Art, Identity, Migration
Ben Uri held its first Summer School in August, a three-day project that coincided with the gallery’s exhibition ‘Looking In: Photographic Portraits by Maud Sulter and Chan-Hyo Bae’. The course gave participants the opportunity to explore the themes of the contemporary photographic works from the two artists and create their own work in response to the exhibition.
Over the three days, participants took part in lots of games and activities to get them thinking about how we might interpret contemporary portraiture. On day one we focused on the themes of identity, something that features heavily in the work of both Maud Sulter and Chan-Hyo Bae. We began by getting to know one another (and the artworks) a little better with some fun games and then looked at the exhibition in closer detail, working together to draw out themes and concepts. After discussing the artworks and what the artists were trying to convey, we concentrated on the idea of costume and concealed identity, making our own disguises. Everyone produced some weird and wonderful disguises that would be at home at the Notting Hill Carnival (held on the same day!), which we then paraded outside the gallery to understand how it might feel to stand out within a community.

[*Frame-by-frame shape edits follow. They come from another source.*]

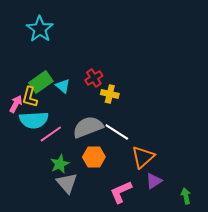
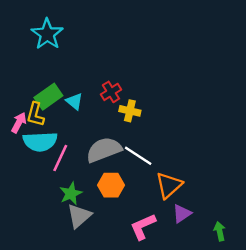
pink line: (51, 134) -> (60, 158), turned -30
gray triangle: (67, 183) -> (79, 216), turned 30

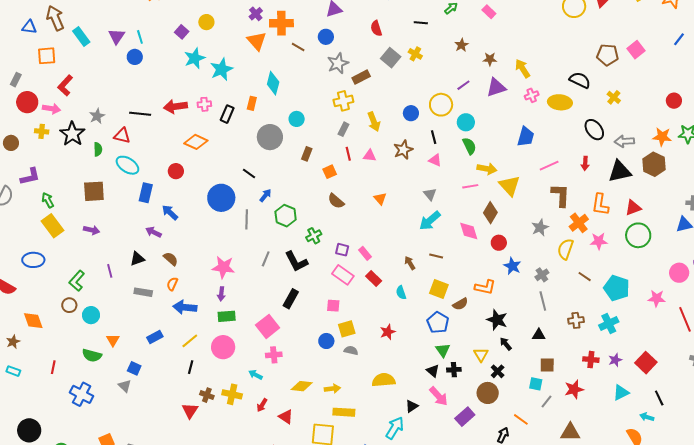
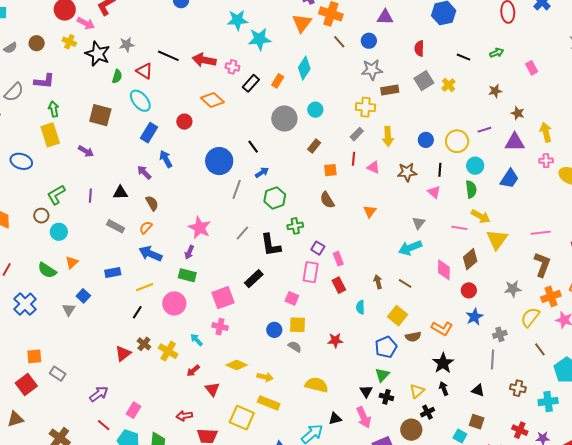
black star: (72, 134) -> (98, 54), turned -30
blue trapezoid: (526, 137) -> (509, 179), moved
pink rectangle: (343, 275) -> (311, 272), turned 45

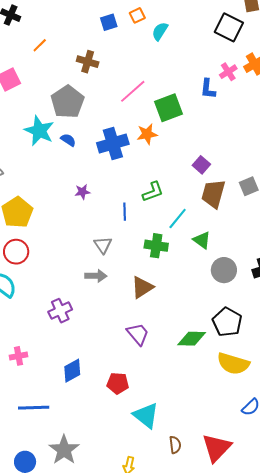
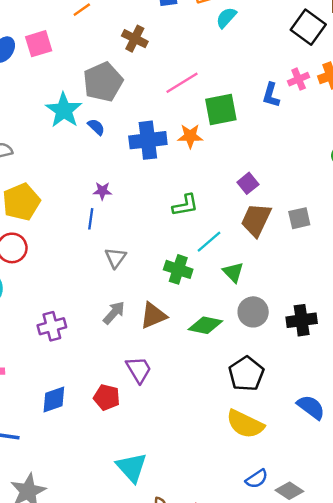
blue line: (125, 212) -> (91, 219), moved
gray arrow: (96, 276) -> (114, 313), moved, turned -60
green diamond: (192, 339) -> (205, 325), moved
red pentagon: (118, 383) -> (107, 397), moved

The second day focused on objects, something both Sulter and Chan-Hyo Bae use in their work to symbolise ideas and provoke questions. In order to begin understanding the significance of these objects, participants looked at their own objects that they had brought in for the session, using them in a series of thought-provoking games and activities. Thinking about which objects hold personal significance, we then spent time creating self-portraits working on large-scale photographs of ourselves and using collage to embellish them with symbolic objects.
On the final day participants reviewed what they had learnt about the exhibition throughout the duration of the project and addressed the question ‘What is a portrait?’. We began the day with a quiz that asked participants to identify famous people from simple images that we associate with certain celebrities; from Harry Potter’s lightning bolt scar to Dali’s distinctive moustache. This activity got us thinking about abstract portraits and how a simple icon can represent a person. Using photography we explored this idea further, selecting a single symbol that represented ourselves and creating an image depicting this symbol. For the last activity of the Summer School, participants drew on all the knowledge they had gained over the past three days, creating their own ‘self-portrait’ in response to the exhibition, choosing from a range of materials to produce a final, considered piece of work.
Ben Uri’s Summer School was a fantastic three days that saw the creation of lots of brilliant artwork from its participants. It got us all thinking about portraiture in new ways and ‘Looking In’ much greater depth at the thought-provoking work of Maude Sulter and Chan-Hyo Bae, which we discovered we are all able to relate to in some way.